The PRAC used its CARES Act authority to have the Social Security Administration verify that 20,404 SSNs identified in our previous Fraud Alert belonged to deceased individuals. Treasury’s DNP system then provided the dates of death for 15,307 of these 20,404 SSNs, of which 3,222 deceased individuals’ SSNs were used on COVID-19 EIDL/PPP applications.
Using the PRAC’s Pandemic Analytics Center of Excellence (PACE), our data scientists analyzed these 3,222 loan applications and found they were submitted:
- after the SSN owner’s date of death, indicating potential identity fraud;
- both before and after the SSN owner’s date of death, another indication of potential identity fraud or misuse,
- or before the SSN owner’s date of death, but the loans were paid after the date of death.

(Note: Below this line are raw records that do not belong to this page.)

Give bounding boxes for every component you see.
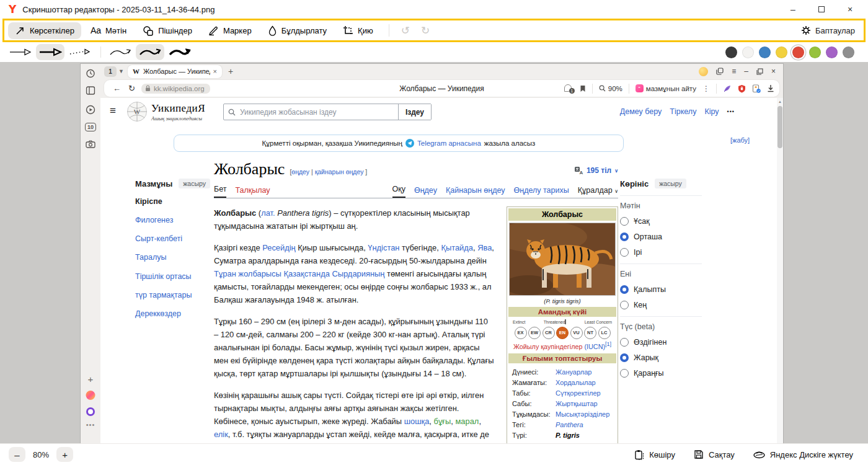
browser-minimize-icon: – xyxy=(744,67,748,76)
taxonomy-rows: Дүниесі:Жануарлар Жамағаты:Хордалылар Та… xyxy=(508,363,616,443)
tool-crop[interactable]: Қию xyxy=(336,22,380,39)
radio-option[interactable]: Қараңғы xyxy=(620,369,702,378)
tool-arrows[interactable]: Көрсеткілер xyxy=(8,22,81,39)
color-gray[interactable] xyxy=(843,46,854,58)
radio-option[interactable]: Кең xyxy=(620,301,702,309)
register-link[interactable]: Тіркелу xyxy=(670,107,696,116)
toc-item[interactable]: Сырт-келбеті xyxy=(135,233,212,244)
radio-icon[interactable] xyxy=(620,248,629,257)
upload-disk-button[interactable]: Яндекс Дискіге жүктеу xyxy=(753,450,853,460)
tab-edit-source[interactable]: Қайнарын өңдеу xyxy=(446,186,505,198)
radio-icon[interactable] xyxy=(620,301,629,309)
color-purple[interactable] xyxy=(826,46,838,58)
color-white[interactable] xyxy=(742,46,754,58)
zoom-value: 90% xyxy=(608,85,622,92)
banner-close-link[interactable]: [жабу] xyxy=(730,136,750,144)
tool-shapes[interactable]: Пішіндер xyxy=(136,22,199,39)
text-size-group-label: Мәтін xyxy=(620,195,702,210)
radio-option[interactable]: Орташа xyxy=(620,232,702,241)
color-black[interactable] xyxy=(725,46,737,58)
radio-option[interactable]: Жарық xyxy=(620,353,702,362)
window-titlebar: Y Скриншоттар редакторы - 2025-03-11_14-… xyxy=(0,0,868,19)
radio-icon[interactable] xyxy=(620,338,629,347)
arrow-style-dotted[interactable] xyxy=(66,44,94,60)
toc-item-intro[interactable]: Кіріспе xyxy=(135,196,212,207)
toc-item[interactable]: Таралуы xyxy=(135,252,212,263)
status-link[interactable]: Жойылу қаупіндегілер xyxy=(513,343,583,350)
more-links-icon[interactable]: ••• xyxy=(727,108,735,115)
tab-history[interactable]: Өңделу тарихы xyxy=(514,186,569,198)
radio-icon[interactable] xyxy=(620,217,629,226)
color-green[interactable] xyxy=(809,46,821,58)
radio-option[interactable]: Қалыпты xyxy=(620,285,702,294)
arrow-style-curved-thin[interactable] xyxy=(106,44,135,60)
toc-hide-button[interactable]: жасыру xyxy=(179,179,210,188)
radio-icon[interactable] xyxy=(620,232,629,241)
settings-button[interactable]: Баптаулар xyxy=(801,25,860,35)
arrow-style-curved-bold[interactable] xyxy=(166,44,194,60)
svg-text:W: W xyxy=(134,108,141,115)
radio-option[interactable]: Ұсақ xyxy=(620,217,702,226)
kebab-menu-icon: ⋮ xyxy=(702,84,710,93)
editor-canvas[interactable]: 10 + ••• 1 ▼ W Жолбарыс — Уикипед × + ≡ xyxy=(0,62,868,443)
search-input[interactable] xyxy=(240,108,398,117)
scrollbar-thumb[interactable] xyxy=(777,106,782,148)
minimize-button[interactable]: – xyxy=(779,0,807,19)
banner-text-after: жазыла аласыз xyxy=(484,140,536,147)
appearance-hide-button[interactable]: жасыру xyxy=(655,179,686,188)
toc-item[interactable]: түр тармақтары xyxy=(135,290,212,301)
status-line: Жойылу қаупіндегілер (IUCN)[1] xyxy=(508,342,616,353)
tool-text[interactable]: Aa Мәтін xyxy=(84,22,133,38)
banner-link[interactable]: Telegram арнасына xyxy=(417,140,481,147)
wordmark-tagline: Ашық энциклопедиясы xyxy=(151,115,205,122)
undo-button[interactable]: ↺ xyxy=(401,24,410,37)
arrow-style-thin[interactable] xyxy=(6,44,35,60)
redo-button[interactable]: ↻ xyxy=(421,24,430,37)
article-edit-links[interactable]: [өңдеу | қайнарын өңдеу ] xyxy=(290,168,367,175)
radio-icon[interactable] xyxy=(620,285,629,294)
radio-option[interactable]: Ірі xyxy=(620,248,702,257)
arrow-style-curved[interactable] xyxy=(136,44,164,60)
screenshot-image: 10 + ••• 1 ▼ W Жолбарыс — Уикипед × + ≡ xyxy=(81,64,783,443)
maximize-button[interactable] xyxy=(807,0,836,19)
tab-talk[interactable]: Талқылау xyxy=(235,186,270,198)
tab-page[interactable]: Бет xyxy=(214,185,226,198)
profile-avatar xyxy=(699,67,708,76)
page-check-icon xyxy=(752,84,761,93)
editor-bottombar: – 80% + Көшіру Сақтау Яндекс Дискіге жүк… xyxy=(0,443,868,465)
radio-option[interactable]: Өздігінен xyxy=(620,338,702,347)
scroll-up-icon[interactable]: ▲ xyxy=(777,98,783,104)
color-red[interactable] xyxy=(792,46,804,58)
status-suffix[interactable]: (IUCN) xyxy=(584,343,605,350)
crop-tool-icon xyxy=(343,25,353,36)
tab-read[interactable]: Оқу xyxy=(392,185,405,198)
tool-marker[interactable]: Маркер xyxy=(202,22,259,39)
radio-icon[interactable] xyxy=(620,353,629,362)
radio-icon[interactable] xyxy=(620,369,629,378)
tool-label: Маркер xyxy=(223,26,252,35)
search-button[interactable]: Іздеу xyxy=(398,104,431,120)
copy-button[interactable]: Көшіру xyxy=(634,450,675,460)
page-scrollbar[interactable]: ▲ xyxy=(777,98,783,443)
language-selector[interactable]: A 195 тіл ∨ xyxy=(575,166,618,175)
color-blue[interactable] xyxy=(759,46,771,58)
status-ref[interactable]: [1] xyxy=(605,341,611,347)
article-tabs: Бет Талқылау Оқу Өңдеу Қайнарын өңдеу Өң… xyxy=(214,185,618,198)
close-button[interactable]: × xyxy=(836,0,864,19)
color-yellow[interactable] xyxy=(776,46,787,58)
toc-item[interactable]: Тіршілік ортасы xyxy=(135,271,212,282)
toc-item[interactable]: Дереккөздер xyxy=(135,308,212,319)
zoom-out-button[interactable]: – xyxy=(9,447,25,462)
tool-blur[interactable]: Бұлдырлату xyxy=(261,22,334,39)
login-link[interactable]: Кіру xyxy=(704,107,719,116)
tab-edit[interactable]: Өңдеу xyxy=(414,186,437,198)
article-column: Жолбарыс [өңдеу | қайнарын өңдеу ] A 195… xyxy=(214,160,618,443)
toc-item[interactable]: Филогенез xyxy=(135,215,212,226)
donate-link[interactable]: Демеу беру xyxy=(620,107,662,116)
tab-tools[interactable]: Құралдар ∨ xyxy=(578,186,618,198)
zoom-in-button[interactable]: + xyxy=(56,447,73,462)
taxonomy-row: Тұқымдасы:Мысықтәрізділер xyxy=(512,410,613,418)
arrow-style-bold[interactable] xyxy=(36,44,64,60)
save-button[interactable]: Сақтау xyxy=(694,450,735,460)
browser-menu-icon: ≡ xyxy=(732,67,736,76)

PRAC data scientists determined that funds were disbursed in connection with applications using 305 of the 3,222 SSNs, totaling nearly $38 million in potentially improper or fraudulent COVID-19 EIDL/PPP payments.
“The work of the PACE makes clear why sustained data analytics capability, beyond the PRAC’s sunset and the COVID-19 pandemic, would be a gamechanger for the oversight community. Retaining an antifraud analytics center will ensure the federal government has the resources it needs to conduct effective oversight of all federal expenditures,” said Chair Horowitz.
The PRAC was established by the CARES Act to promote transparency and support independent oversight of the funds provided by the CARES Act and other related emergency spending bills. In addition to its coordination and oversight responsibilities, the PRAC is tasked with supporting efforts to “prevent and detect fraud, waste, abuse, and mismanagement [and] mitigate major risks that cut across program and agency boundaries.”